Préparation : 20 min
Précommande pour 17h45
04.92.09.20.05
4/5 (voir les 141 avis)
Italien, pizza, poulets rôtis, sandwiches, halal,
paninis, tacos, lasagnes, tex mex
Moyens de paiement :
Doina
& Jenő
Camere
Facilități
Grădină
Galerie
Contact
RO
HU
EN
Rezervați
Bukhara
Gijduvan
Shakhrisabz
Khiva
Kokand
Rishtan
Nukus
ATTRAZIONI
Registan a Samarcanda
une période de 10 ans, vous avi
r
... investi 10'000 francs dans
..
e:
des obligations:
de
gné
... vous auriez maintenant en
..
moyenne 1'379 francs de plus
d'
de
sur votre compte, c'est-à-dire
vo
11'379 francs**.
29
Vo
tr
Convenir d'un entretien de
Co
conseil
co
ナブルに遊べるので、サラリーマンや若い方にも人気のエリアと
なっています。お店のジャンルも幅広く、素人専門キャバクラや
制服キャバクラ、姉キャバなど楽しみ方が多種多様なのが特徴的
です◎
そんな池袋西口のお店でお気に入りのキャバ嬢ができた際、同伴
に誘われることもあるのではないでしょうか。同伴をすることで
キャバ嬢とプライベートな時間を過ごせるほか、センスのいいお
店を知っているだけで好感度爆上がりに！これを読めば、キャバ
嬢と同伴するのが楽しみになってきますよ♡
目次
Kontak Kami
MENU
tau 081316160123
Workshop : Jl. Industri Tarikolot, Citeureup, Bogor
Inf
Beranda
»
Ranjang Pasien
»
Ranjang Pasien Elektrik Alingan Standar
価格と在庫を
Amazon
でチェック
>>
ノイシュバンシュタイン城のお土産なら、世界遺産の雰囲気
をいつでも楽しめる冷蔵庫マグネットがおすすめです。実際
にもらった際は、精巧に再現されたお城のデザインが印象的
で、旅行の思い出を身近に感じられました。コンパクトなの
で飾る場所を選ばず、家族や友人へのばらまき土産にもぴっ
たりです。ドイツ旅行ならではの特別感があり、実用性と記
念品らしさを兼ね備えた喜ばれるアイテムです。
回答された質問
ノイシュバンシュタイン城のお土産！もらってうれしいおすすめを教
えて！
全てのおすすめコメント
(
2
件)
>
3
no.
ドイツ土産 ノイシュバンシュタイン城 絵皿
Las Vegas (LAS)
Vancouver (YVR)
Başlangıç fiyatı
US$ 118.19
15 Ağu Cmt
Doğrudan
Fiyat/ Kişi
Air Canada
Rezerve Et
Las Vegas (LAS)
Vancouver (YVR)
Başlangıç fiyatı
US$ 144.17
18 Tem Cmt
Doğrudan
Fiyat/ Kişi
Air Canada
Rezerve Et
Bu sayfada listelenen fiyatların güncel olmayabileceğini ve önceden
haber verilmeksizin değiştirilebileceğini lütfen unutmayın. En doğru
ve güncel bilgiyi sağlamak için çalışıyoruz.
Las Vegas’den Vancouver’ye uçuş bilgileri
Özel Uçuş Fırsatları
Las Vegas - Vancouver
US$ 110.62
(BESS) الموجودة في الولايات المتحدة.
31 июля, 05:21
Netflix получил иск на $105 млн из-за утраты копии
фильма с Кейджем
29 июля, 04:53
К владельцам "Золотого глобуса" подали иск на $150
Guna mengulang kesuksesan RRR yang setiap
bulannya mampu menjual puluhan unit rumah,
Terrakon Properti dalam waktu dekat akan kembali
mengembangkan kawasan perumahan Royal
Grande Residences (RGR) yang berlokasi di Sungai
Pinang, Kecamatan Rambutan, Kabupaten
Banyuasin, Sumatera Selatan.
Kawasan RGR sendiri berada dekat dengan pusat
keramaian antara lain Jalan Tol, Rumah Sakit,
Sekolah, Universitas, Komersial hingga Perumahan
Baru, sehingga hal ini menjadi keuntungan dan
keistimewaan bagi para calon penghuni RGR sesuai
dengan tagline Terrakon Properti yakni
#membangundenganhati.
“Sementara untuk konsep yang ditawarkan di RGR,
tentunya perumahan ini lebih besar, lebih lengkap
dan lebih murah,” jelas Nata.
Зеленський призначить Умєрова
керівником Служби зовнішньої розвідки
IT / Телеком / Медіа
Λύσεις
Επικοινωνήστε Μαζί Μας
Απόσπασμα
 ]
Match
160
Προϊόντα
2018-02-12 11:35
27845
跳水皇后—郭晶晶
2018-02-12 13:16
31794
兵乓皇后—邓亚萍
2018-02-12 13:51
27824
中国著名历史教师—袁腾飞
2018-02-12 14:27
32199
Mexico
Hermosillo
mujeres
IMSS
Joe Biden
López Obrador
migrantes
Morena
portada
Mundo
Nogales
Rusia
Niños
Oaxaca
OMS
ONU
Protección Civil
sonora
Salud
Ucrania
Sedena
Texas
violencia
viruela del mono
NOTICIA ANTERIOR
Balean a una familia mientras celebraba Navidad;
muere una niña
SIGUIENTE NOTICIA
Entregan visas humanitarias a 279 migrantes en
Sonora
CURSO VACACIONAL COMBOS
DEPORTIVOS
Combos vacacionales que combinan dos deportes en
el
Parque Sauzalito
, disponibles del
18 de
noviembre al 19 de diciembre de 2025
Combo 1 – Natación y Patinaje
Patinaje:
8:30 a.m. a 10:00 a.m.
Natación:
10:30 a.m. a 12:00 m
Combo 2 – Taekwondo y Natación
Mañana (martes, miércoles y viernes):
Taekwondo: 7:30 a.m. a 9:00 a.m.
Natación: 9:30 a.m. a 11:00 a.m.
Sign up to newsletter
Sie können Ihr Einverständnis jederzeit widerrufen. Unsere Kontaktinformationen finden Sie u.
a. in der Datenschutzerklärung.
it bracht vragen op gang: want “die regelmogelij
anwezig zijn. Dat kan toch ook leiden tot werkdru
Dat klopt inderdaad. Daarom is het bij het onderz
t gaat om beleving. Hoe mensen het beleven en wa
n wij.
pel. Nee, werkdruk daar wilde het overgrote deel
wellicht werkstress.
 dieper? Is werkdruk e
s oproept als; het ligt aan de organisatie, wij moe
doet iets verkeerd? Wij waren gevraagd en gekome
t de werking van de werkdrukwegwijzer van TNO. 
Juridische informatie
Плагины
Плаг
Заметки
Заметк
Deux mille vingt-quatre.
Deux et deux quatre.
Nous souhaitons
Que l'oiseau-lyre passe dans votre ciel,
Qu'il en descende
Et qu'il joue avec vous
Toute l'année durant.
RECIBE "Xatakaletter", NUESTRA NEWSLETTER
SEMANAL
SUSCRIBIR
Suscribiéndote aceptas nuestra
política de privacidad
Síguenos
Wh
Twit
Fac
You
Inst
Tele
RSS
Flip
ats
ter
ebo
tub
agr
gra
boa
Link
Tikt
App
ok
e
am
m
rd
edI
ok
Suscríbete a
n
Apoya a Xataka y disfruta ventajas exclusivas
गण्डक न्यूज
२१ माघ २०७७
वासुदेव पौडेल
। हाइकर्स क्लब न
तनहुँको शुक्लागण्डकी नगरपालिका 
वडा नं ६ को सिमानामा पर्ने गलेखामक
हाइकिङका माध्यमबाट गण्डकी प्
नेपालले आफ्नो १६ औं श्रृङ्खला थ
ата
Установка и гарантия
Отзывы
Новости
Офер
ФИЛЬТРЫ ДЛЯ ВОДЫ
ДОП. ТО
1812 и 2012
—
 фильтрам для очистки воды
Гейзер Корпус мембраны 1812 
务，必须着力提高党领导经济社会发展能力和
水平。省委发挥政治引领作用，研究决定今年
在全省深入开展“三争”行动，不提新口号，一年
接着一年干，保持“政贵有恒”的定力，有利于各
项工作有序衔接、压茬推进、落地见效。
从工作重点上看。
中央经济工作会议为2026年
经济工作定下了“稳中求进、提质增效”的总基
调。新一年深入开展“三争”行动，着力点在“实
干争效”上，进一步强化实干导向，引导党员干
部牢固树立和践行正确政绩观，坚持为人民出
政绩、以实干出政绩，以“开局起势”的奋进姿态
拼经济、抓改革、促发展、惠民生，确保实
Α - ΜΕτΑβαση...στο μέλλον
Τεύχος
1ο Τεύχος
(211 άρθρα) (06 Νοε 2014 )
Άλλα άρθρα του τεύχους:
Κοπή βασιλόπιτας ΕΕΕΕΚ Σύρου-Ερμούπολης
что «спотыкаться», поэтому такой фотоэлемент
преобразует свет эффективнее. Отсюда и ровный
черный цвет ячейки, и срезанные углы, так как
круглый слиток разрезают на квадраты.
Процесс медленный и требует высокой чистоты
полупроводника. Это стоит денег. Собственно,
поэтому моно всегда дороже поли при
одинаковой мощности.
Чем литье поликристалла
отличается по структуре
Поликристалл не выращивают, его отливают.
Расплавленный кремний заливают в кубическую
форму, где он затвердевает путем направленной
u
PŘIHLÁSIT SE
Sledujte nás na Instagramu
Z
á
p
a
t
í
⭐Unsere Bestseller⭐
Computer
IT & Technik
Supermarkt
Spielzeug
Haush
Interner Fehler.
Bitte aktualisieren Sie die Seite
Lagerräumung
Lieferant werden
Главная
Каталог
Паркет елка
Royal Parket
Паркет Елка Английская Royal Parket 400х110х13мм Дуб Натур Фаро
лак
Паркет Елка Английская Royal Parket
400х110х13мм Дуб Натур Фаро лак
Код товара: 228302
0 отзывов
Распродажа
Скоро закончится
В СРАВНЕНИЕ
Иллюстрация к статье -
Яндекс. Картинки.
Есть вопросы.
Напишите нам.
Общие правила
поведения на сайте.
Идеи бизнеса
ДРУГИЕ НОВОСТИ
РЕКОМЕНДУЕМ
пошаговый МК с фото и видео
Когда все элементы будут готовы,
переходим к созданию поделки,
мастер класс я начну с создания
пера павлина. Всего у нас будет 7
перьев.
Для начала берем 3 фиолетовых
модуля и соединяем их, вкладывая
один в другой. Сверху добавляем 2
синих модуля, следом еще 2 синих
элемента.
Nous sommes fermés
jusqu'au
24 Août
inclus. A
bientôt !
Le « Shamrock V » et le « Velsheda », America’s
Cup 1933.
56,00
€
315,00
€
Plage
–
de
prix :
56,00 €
■ ■ ■ ■ ■ ■ ■
● **PROBLEM**
Please output the lines of the listing above that fall in the stretch from the one with "Juridische informatie" through the one with "Άλλα άρθρα του", exactly and only those.

● **RESPONSE TO THE TASK**
Juridische informatie
Плагины
Плаг
Заметки
Заметк
Deux mille vingt-quatre.
Deux et deux quatre.
Nous souhaitons
Que l'oiseau-lyre passe dans votre ciel,
Qu'il en descende
Et qu'il joue avec vous
Toute l'année durant.
RECIBE "Xatakaletter", NUESTRA NEWSLETTER
SEMANAL
SUSCRIBIR
Suscribiéndote aceptas nuestra
política de privacidad
Síguenos
Wh
Twit
Fac
You
Inst
Tele
RSS
Flip
ats
ter
ebo
tub
agr
gra
boa
Link
Tikt
App
ok
e
am
m
rd
edI
ok
Suscríbete a
n
Apoya a Xataka y disfruta ventajas exclusivas
गण्डक न्यूज
२१ माघ २०७७
वासुदेव पौडेल
। हाइकर्स क्लब न
तनहुँको शुक्लागण्डकी नगरपालिका 
वडा नं ६ को सिमानामा पर्ने गलेखामक
हाइकिङका माध्यमबाट गण्डकी प्
नेपालले आफ्नो १६ औं श्रृङ्खला थ
ата
Установка и гарантия
Отзывы
Новости
Офер
ФИЛЬТРЫ ДЛЯ ВОДЫ
ДОП. ТО
1812 и 2012
—
 фильтрам для очистки воды
Гейзер Корпус мембраны 1812 
务，必须着力提高党领导经济社会发展能力和
水平。省委发挥政治引领作用，研究决定今年
在全省深入开展“三争”行动，不提新口号，一年
接着一年干，保持“政贵有恒”的定力，有利于各
项工作有序衔接、压茬推进、落地见效。
从工作重点上看。
中央经济工作会议为2026年
经济工作定下了“稳中求进、提质增效”的总基
调。新一年深入开展“三争”行动，着力点在“实
干争效”上，进一步强化实干导向，引导党员干
部牢固树立和践行正确政绩观，坚持为人民出
政绩、以实干出政绩，以“开局起势”的奋进姿态
拼经济、抓改革、促发展、惠民生，确保实
Α - ΜΕτΑβαση...στο μέλλον
Τεύχος
1ο Τεύχος
(211 άρθρα) (06 Νοε 2014 )
Άλλα άρθρα του τεύχους:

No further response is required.